13.      Die dagegen gerichtete Beschwerde wurde mit Erkenntnis des Bundesverwaltungsgerichts vom 03.11.2020, Zl. W115 2221819-2/8E, als unbegründet abgewiesen.

14.      Am 06.10.2020 wurde der BF von seiner für 22.10.2020 geplanten Abschiebung nach Nigeria in Kenntnis gesetzt, woraufhin er am selben Tag den gegenständlichen Folgeantrag auf internationalen Schutz stellte.

15.      Er wurde am selben Tag durch Organe des öffentlichen Sicherheitsdienstes einer Erstbefragung unterzogen. Dabei gab er zu seinen Fluchtgründen an, dass er Mitglied der Gruppe Biafra sei, welche in Nigeria Probleme habe. In Nigeria hätten Leute sein Leben bedroht, da sie gemeint hätten, dass er aus Europa zurückgekehrt sei, um diese Gruppe finanzielle zu unterstützen. Im Falle seiner Rückkehr befürchte er getötet zu werden. Zudem sei seine Verlobte schwanger und habe ständig Schmerzen, weshalb sie auf seine Hilfe angewiesen sei.

16.      Mit Mandatsbescheid vom 20.10.2020 wurde vom BFA gemäß § 12a Abs. 4 AsylG 2005 iVm § 57 Abs. 1 AVG festgestellt, dass die Voraussetzungen des § 12a Abs. 4 Z 1 und 2 AsylG 2005 nicht vorliegen und dem BF der faktische Abschiebeschutz gemäß § 12a Abs. 4 AsylG 2005 nicht zuerkannt werde. Dieser Bescheid wurde dem BF am selben Tag durch persönliche Übergabe zugestellt.

17.      Am 22.10.2020 wurde der BF einer nigerianischen Delegation vorgeführt und wurde dieser durch die nigerianische Botschaft als nigerianischer Staatsangehöriger identifiziert.
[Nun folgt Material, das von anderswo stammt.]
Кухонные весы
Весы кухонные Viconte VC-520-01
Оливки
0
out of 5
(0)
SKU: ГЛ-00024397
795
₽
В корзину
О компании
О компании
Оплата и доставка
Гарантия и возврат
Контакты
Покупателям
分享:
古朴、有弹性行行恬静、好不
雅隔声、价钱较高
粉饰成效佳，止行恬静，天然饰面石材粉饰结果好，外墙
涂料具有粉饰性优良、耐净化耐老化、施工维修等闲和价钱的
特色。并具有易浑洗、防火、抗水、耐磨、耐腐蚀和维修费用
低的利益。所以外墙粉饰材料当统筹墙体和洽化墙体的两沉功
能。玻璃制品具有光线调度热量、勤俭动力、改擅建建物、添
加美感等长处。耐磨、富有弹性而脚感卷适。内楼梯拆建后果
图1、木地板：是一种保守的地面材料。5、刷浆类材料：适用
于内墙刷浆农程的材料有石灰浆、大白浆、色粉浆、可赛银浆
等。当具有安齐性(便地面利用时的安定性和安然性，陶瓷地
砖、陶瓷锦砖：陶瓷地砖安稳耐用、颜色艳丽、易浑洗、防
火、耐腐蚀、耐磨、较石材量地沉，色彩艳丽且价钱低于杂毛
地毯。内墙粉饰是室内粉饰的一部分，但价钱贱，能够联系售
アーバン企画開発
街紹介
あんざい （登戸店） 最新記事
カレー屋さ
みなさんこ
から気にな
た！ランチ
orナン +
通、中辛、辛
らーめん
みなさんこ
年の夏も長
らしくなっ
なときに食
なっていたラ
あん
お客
Zudem wurde von der nigerianischen Botschaft der Ausstellung eines Heimreisezertifikates für den BF zugestimmt.

18.      Mit Schriftsatz vom 28.10.2020 übermittelte der willkürlich vertretene BF eine Vorstellung gegen den oben angeführten Mandatsbescheid, worin begründend ausgeführt wurde, dass der BF nunmehr über ein schützenswertes Privat- und Familienleben verfüge sowie sich die Sicherheitslage in Nigeria wesentlich verschlechtert habe, insbesondere wegen des Massakers am 20.10.2020 im Zusammenhang mit den Protesten gegen die SARS-Einheit der Polizei, weshalb eine wesentliche Änderung der Sachlage vorliege.

19.      Am 12.11.2020 wurde der BF auf dem Luftweg nach Nigeria abgeschoben.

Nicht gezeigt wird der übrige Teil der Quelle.